● **PROBLEM REQUIREMENTS**: All of the lines below are to be transcribed faithfully, with pictures excluded from the copy.

● **EXTRACTED RECORDS**:

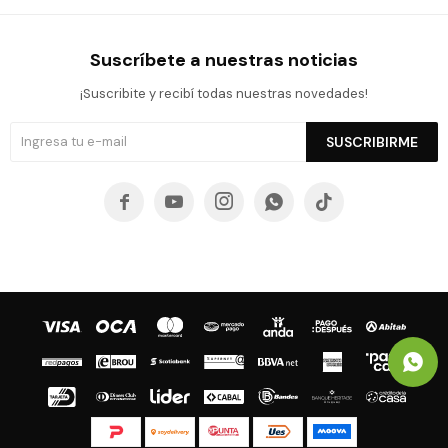
Suscríbete a nuestras noticias
¡Suscribite y recibí todas nuestras novedades!
SUSCRIBIRME





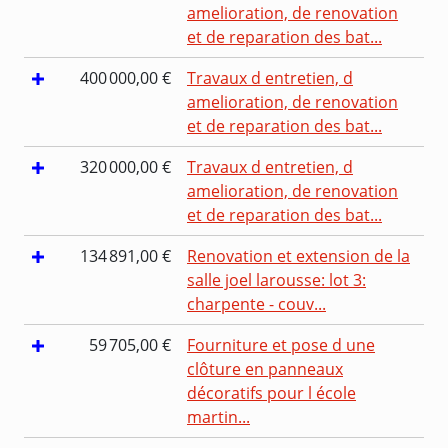
amelioration, de renovation
et de reparation des bat...
400 000,00 €
Travaux d entretien, d
amelioration, de renovation
et de reparation des bat...
320 000,00 €
Travaux d entretien, d
amelioration, de renovation
et de reparation des bat...
134 891,00 €
Renovation et extension de la
salle joel larousse: lot 3:
charpente - couv...
59 705,00 €
Fourniture et pose d une
clôture en panneaux
décoratifs pour l école
martin...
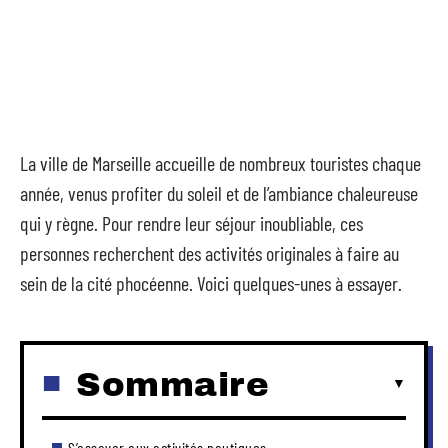
La ville de Marseille accueille de nombreux touristes chaque
année, venus profiter du soleil et de l’ambiance chaleureuse
qui y règne. Pour rendre leur séjour inoubliable, ces
personnes recherchent des activités originales à faire au
sein de la cité phocéenne. Voici quelques-unes à essayer.
Sommaire
S’essayer aux activités nautiques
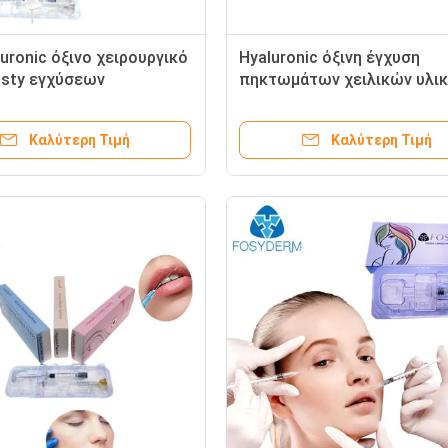
uronic όξινο χειρουργικό
Hyaluronic όξινη έγχυση
asty εγχύσεων
πηκτωμάτων χειλικών υλι
άτων
πληρώσεως Hyafilia 2ml
Fosyderm
Καλύτερη Τιμή
Καλύτερη Τιμή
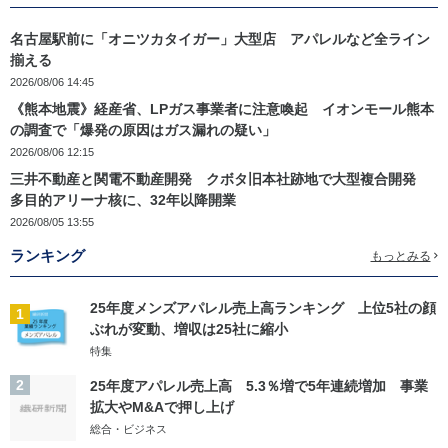
名古屋駅前に「オニツカタイガー」大型店 アパレルなど全ライン
揃える
2026/08/06 14:45
《熊本地震》経産省、LPガス事業者に注意喚起 イオンモール熊本
の調査で「爆発の原因はガス漏れの疑い」
2026/08/06 12:15
三井不動産と関電不動産開発 クボタ旧本社跡地で大型複合開発
多目的アリーナ核に、32年以降開業
2026/08/05 13:55
ランキング
もっとみる
25年度メンズアパレル売上高ランキング 上位5社の顔
1
ぶれが変動、増収は25社に縮小
特集
2
25年度アパレル売上高 5.3％増で5年連続増加 事業
拡大やM&Aで押し上げ
総合・ビジネス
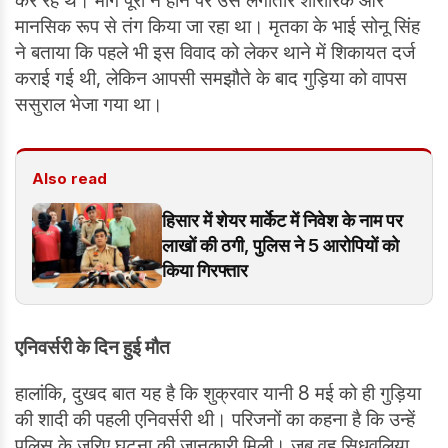
कर रहे थे। मांग पूरी न होने पर उसे लगातार शारीरिक और
मानसिक रूप से तंग किया जा रहा था। मृतका के भाई सोनू सिंह
ने बताया कि पहले भी इस विवाद को लेकर थाने में शिकायत दर्ज
कराई गई थी, लेकिन आपसी समझौते के बाद गुड़िया को वापस
ससुराल भेजा गया था।
Also read
हिसार में शेयर मार्केट में निवेश के नाम पर
लाखों की ठगी, पुलिस ने 5 आरोपियों को
किया गिरफ्तार
एनिवर्सरी के दिन हुई मौत
हालांकि, दुखद बात यह है कि शुक्रवार यानी 8 मई को ही गुड़िया
की शादी की पहली एनिवर्सरी थी। परिजनों का कहना है कि उन्हें
पुलिस के जरिए घटना की जानकारी मिली। जब वह सिधवलिया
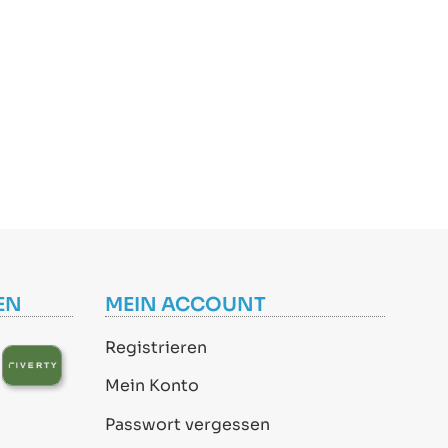
EN
MEIN ACCOUNT
Registrieren
Mein Konto
Passwort vergessen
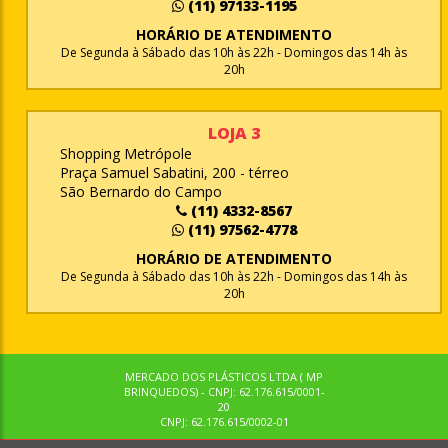
(11) 97133-1195
HORÁRIO DE ATENDIMENTO
De Segunda à Sábado das 10h às 22h - Domingos das 14h às
20h
LOJA 3
Shopping Metrópole
Praça Samuel Sabatini, 200 - térreo
São Bernardo do Campo
(11) 4332-8567
(11) 97562-4778
HORÁRIO DE ATENDIMENTO
De Segunda à Sábado das 10h às 22h - Domingos das 14h às
20h
MERCADO DOS PLÁSTICOS LTDA ( MP
BRINQUEDOS) - CNPJ: 62.176.615/0001-
20
CNPJ: 62.176.615/0002-01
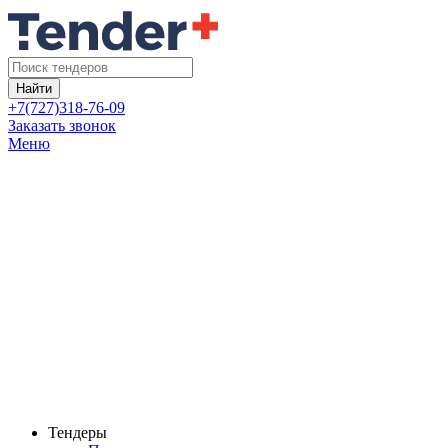
Найти
+7(727)318-76-09
Заказать звонок
Меню
Тендеры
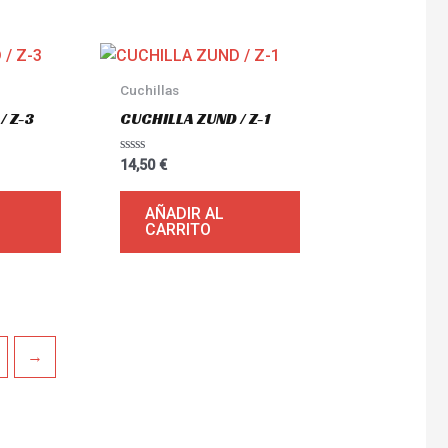
Cuchillas
/ Z-3
CUCHILLA ZUND / Z-1
Valorado
14,50
€
con
0
de
AÑADIR AL
5
CARRITO
→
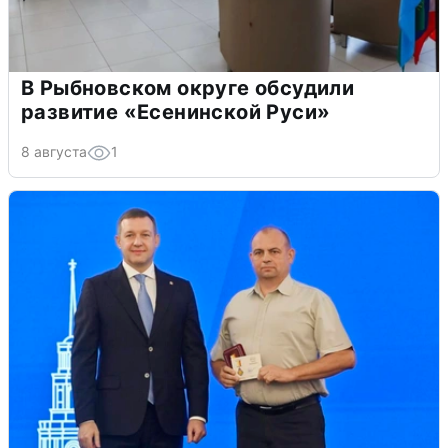
В Рыбновском округе обсудили
развитие «Есенинской Руси»
8 августа
1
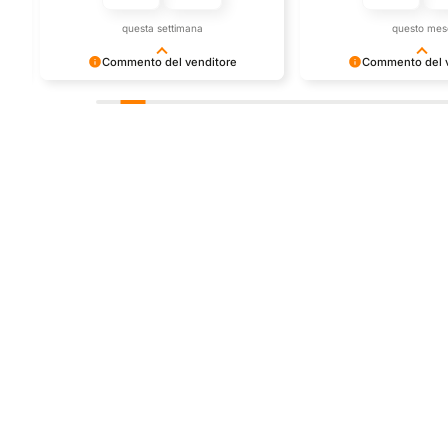
questa settimana
questo mes
Commento del venditore
Commento del v
Grazie per le tue belle parole! Siamo
Grazie per una recensi
ti
lieti che l'acquisto sia andato liscio, e
positiva - è un piacere s
che possiamo fornire il servizio giusto
così! Apprezziamo il te
a clienti così fantastici. Grazie ancora!
che metti nel condivider
esperienza con noi. Ci 
giro!
Store
Via Tancr
Dalla passione per
Canonico
il ciclismo e per le
00173 Ro
biciclette nasce il
+39 06 7
team Bike-Store
info@bike
WhatsAp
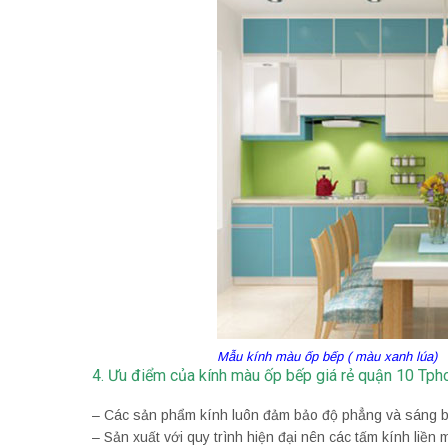
Mẫu kính màu ốp bếp ( màu xanh lúa)
4. Ưu điểm của kính màu ốp bếp giá rẻ quận 10 Tp
– Các sản phẩm kính luôn đảm bảo độ phẳng và sáng 
– Sản xuất với quy trình hiện đại nên các tấm kính liền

● **EXERCISE RESULT**:
Suscríbete a nuestras noticias
¡Suscribite y recibí todas nuestras novedades!
SUSCRIBIRME





amelioration, de renovation
et de reparation des bat...
400 000,00 €
Travaux d entretien, d
amelioration, de renovation
et de reparation des bat...
320 000,00 €
Travaux d entretien, d
amelioration, de renovation
et de reparation des bat...
134 891,00 €
Renovation et extension de la
salle joel larousse: lot 3:
charpente - couv...
59 705,00 €
Fourniture et pose d une
clôture en panneaux
décoratifs pour l école
martin...
La ville de Marseille accueille de nombreux touristes chaque
année, venus profiter du soleil et de l’ambiance chaleureuse
qui y règne. Pour rendre leur séjour inoubliable, ces
personnes recherchent des activités originales à faire au
sein de la cité phocéenne. Voici quelques-unes à essayer.
Sommaire
S’essayer aux activités nautiques
uronic όξινο χειρουργικό
Hyaluronic όξινη έγχυση
asty εγχύσεων
πηκτωμάτων χειλικών υλι
άτων
πληρώσεως Hyafilia 2ml
Fosyderm
Καλύτερη Τιμή
Καλύτερη Τιμή
名古屋駅前に「オニツカタイガー」大型店 アパレルなど全ライン
揃える
2026/08/06 14:45
《熊本地震》経産省、LPガス事業者に注意喚起 イオンモール熊本
の調査で「爆発の原因はガス漏れの疑い」
2026/08/06 12:15
三井不動産と関電不動産開発 クボタ旧本社跡地で大型複合開発
多目的アリーナ核に、32年以降開業
2026/08/05 13:55
ランキング
もっとみる
25年度メンズアパレル売上高ランキング 上位5社の顔
1
ぶれが変動、増収は25社に縮小
特集
2
25年度アパレル売上高 5.3％増で5年連続増加 事業
拡大やM&Aで押し上げ
総合・ビジネス
कर रहे थे। मांग पूरी न होने पर उसे लगातार शारीरिक और
मानसिक रूप से तंग किया जा रहा था। मृतका के भाई सोनू सिंह
ने बताया कि पहले भी इस विवाद को लेकर थाने में शिकायत दर्ज
कराई गई थी, लेकिन आपसी समझौते के बाद गुड़िया को वापस
ससुराल भेजा गया था।
Also read
हिसार में शेयर मार्केट में निवेश के नाम पर
लाखों की ठगी, पुलिस ने 5 आरोपियों को
किया गिरफ्तार
एनिवर्सरी के दिन हुई मौत
हालांकि, दुखद बात यह है कि शुक्रवार यानी 8 मई को ही गुड़िया
की शादी की पहली एनिवर्सरी थी। परिजनों का कहना है कि उन्हें
पुलिस के जरिए घटना की जानकारी मिली। जब वह सिधवलिया
EN
MEIN ACCOUNT
Registrieren
Mein Konto
Passwort vergessen
(11) 97133-1195
HORÁRIO DE ATENDIMENTO
De Segunda à Sábado das 10h às 22h - Domingos das 14h às
20h
LOJA 3
Shopping Metrópole
Praça Samuel Sabatini, 200 - térreo
São Bernardo do Campo
(11) 4332-8567
(11) 97562-4778
HORÁRIO DE ATENDIMENTO
De Segunda à Sábado das 10h às 22h - Domingos das 14h às
20h
MERCADO DOS PLÁSTICOS LTDA ( MP
BRINQUEDOS) - CNPJ: 62.176.615/0001-
20
CNPJ: 62.176.615/0002-01
Найти
+7(727)318-76-09
Заказать звонок
Меню
Тендеры
Cuchillas
/ Z-3
CUCHILLA ZUND / Z-1
Valorado
14,50
€
con
0
de
AÑADIR AL
5
CARRITO
→
В Рыбновском округе обсудили
развитие «Есенинской Руси»
8 августа
1
questa settimana
questo mes
Commento del venditore
Commento del v
Grazie per le tue belle parole! Siamo
Grazie per una recensi
ti
lieti che l'acquisto sia andato liscio, e
positiva - è un piacere s
che possiamo fornire il servizio giusto
così! Apprezziamo il te
a clienti così fantastici. Grazie ancora!
che metti nel condivider
esperienza con noi. Ci 
giro!
Store
Via Tancr
Dalla passione per
Canonico
il ciclismo e per le
00173 Ro
biciclette nasce il
+39 06 7
team Bike-Store
info@bike
WhatsAp
Mẫu kính màu ốp bếp ( màu xanh lúa)
4. Ưu điểm của kính màu ốp bếp giá rẻ quận 10 Tp
– Các sản phẩm kính luôn đảm bảo độ phẳng và sáng 
– Sản xuất với quy trình hiện đại nên các tấm kính liền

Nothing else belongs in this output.